What to produce:
All of the lines below need to be copied exactly, apart from the pictures.
==== Provided data ====
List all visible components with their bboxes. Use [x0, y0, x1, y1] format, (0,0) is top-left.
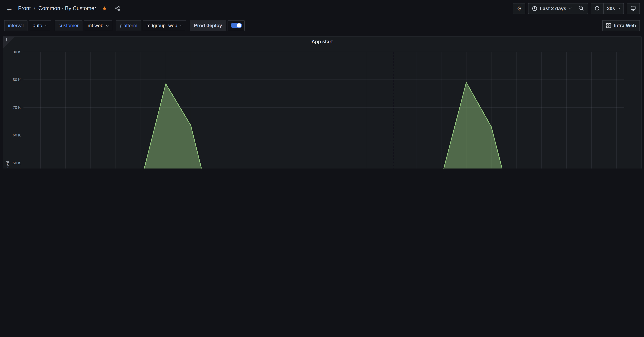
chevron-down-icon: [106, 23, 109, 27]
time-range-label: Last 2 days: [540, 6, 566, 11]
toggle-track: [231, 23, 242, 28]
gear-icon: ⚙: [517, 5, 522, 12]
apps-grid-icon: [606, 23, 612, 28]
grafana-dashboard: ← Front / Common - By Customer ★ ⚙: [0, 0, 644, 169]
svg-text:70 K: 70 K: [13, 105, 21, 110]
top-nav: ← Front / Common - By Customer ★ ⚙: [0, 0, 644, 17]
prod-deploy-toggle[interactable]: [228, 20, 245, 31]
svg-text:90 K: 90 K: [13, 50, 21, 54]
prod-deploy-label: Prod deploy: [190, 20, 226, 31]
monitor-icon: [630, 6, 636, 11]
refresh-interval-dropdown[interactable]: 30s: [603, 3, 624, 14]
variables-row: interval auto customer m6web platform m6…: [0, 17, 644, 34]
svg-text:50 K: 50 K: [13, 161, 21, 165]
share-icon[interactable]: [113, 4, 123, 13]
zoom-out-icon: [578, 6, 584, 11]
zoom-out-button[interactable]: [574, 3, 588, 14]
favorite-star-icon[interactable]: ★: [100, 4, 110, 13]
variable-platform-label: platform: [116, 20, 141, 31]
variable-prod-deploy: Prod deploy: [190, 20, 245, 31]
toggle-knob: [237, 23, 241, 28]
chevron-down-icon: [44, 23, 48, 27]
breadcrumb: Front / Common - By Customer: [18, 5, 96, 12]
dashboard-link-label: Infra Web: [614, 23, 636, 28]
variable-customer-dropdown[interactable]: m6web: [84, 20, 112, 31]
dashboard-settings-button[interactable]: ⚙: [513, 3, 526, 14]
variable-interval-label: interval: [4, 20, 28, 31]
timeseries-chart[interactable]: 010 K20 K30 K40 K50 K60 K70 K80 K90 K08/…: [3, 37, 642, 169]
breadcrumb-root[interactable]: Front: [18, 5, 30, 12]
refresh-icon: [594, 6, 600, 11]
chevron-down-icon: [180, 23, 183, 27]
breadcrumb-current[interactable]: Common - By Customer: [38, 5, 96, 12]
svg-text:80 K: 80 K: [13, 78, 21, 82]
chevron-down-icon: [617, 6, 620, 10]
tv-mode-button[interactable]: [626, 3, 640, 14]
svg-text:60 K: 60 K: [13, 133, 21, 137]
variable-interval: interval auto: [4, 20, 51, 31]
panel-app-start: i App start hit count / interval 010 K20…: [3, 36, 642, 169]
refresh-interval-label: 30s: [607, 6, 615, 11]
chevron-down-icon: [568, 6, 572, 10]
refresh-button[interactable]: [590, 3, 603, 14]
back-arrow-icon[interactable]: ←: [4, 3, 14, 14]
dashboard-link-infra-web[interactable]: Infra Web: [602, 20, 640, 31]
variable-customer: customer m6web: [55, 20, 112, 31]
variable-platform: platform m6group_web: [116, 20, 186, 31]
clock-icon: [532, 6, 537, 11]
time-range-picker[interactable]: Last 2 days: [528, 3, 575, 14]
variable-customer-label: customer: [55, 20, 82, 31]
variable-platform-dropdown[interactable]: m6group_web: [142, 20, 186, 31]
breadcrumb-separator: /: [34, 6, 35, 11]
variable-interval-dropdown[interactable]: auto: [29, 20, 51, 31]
====
Reply:
List all visible components with their bboxes. Use [x0, y0, x1, y1] format, (0,0) is top-left.
chevron-down-icon: [106, 23, 109, 27]
time-range-label: Last 2 days: [540, 6, 566, 11]
toggle-track: [231, 23, 242, 28]
gear-icon: ⚙: [517, 5, 522, 12]
apps-grid-icon: [606, 23, 612, 28]
grafana-dashboard: ← Front / Common - By Customer ★ ⚙: [0, 0, 644, 169]
svg-text:70 K: 70 K: [13, 105, 21, 110]
top-nav: ← Front / Common - By Customer ★ ⚙: [0, 0, 644, 17]
prod-deploy-toggle[interactable]: [228, 20, 245, 31]
svg-text:90 K: 90 K: [13, 50, 21, 54]
prod-deploy-label: Prod deploy: [190, 20, 226, 31]
monitor-icon: [630, 6, 636, 11]
refresh-interval-dropdown[interactable]: 30s: [603, 3, 624, 14]
variables-row: interval auto customer m6web platform m6…: [0, 17, 644, 34]
svg-text:50 K: 50 K: [13, 161, 21, 165]
share-icon[interactable]: [113, 4, 123, 13]
zoom-out-icon: [578, 6, 584, 11]
zoom-out-button[interactable]: [574, 3, 588, 14]
favorite-star-icon[interactable]: ★: [100, 4, 110, 13]
variable-platform-label: platform: [116, 20, 141, 31]
variable-prod-deploy: Prod deploy: [190, 20, 245, 31]
toggle-knob: [237, 23, 241, 28]
chevron-down-icon: [44, 23, 48, 27]
breadcrumb: Front / Common - By Customer: [18, 5, 96, 12]
dashboard-link-label: Infra Web: [614, 23, 636, 28]
variable-customer-dropdown[interactable]: m6web: [84, 20, 112, 31]
dashboard-settings-button[interactable]: ⚙: [513, 3, 526, 14]
variable-interval-label: interval: [4, 20, 28, 31]
timeseries-chart[interactable]: 010 K20 K30 K40 K50 K60 K70 K80 K90 K08/…: [3, 37, 642, 169]
breadcrumb-root[interactable]: Front: [18, 5, 30, 12]
refresh-icon: [594, 6, 600, 11]
chevron-down-icon: [180, 23, 183, 27]
breadcrumb-current[interactable]: Common - By Customer: [38, 5, 96, 12]
svg-text:80 K: 80 K: [13, 78, 21, 82]
chevron-down-icon: [617, 6, 620, 10]
tv-mode-button[interactable]: [626, 3, 640, 14]
svg-text:60 K: 60 K: [13, 133, 21, 137]
variable-interval: interval auto: [4, 20, 51, 31]
panel-app-start: i App start hit count / interval 010 K20…: [3, 36, 642, 169]
refresh-interval-label: 30s: [607, 6, 615, 11]
chevron-down-icon: [568, 6, 572, 10]
refresh-button[interactable]: [590, 3, 603, 14]
back-arrow-icon[interactable]: ←: [4, 3, 14, 14]
dashboard-link-infra-web[interactable]: Infra Web: [602, 20, 640, 31]
variable-customer: customer m6web: [55, 20, 112, 31]
variable-platform: platform m6group_web: [116, 20, 186, 31]
clock-icon: [532, 6, 537, 11]
time-range-picker[interactable]: Last 2 days: [528, 3, 575, 14]
variable-customer-label: customer: [55, 20, 82, 31]
variable-platform-dropdown[interactable]: m6group_web: [142, 20, 186, 31]
breadcrumb-separator: /: [34, 6, 35, 11]
variable-interval-dropdown[interactable]: auto: [29, 20, 51, 31]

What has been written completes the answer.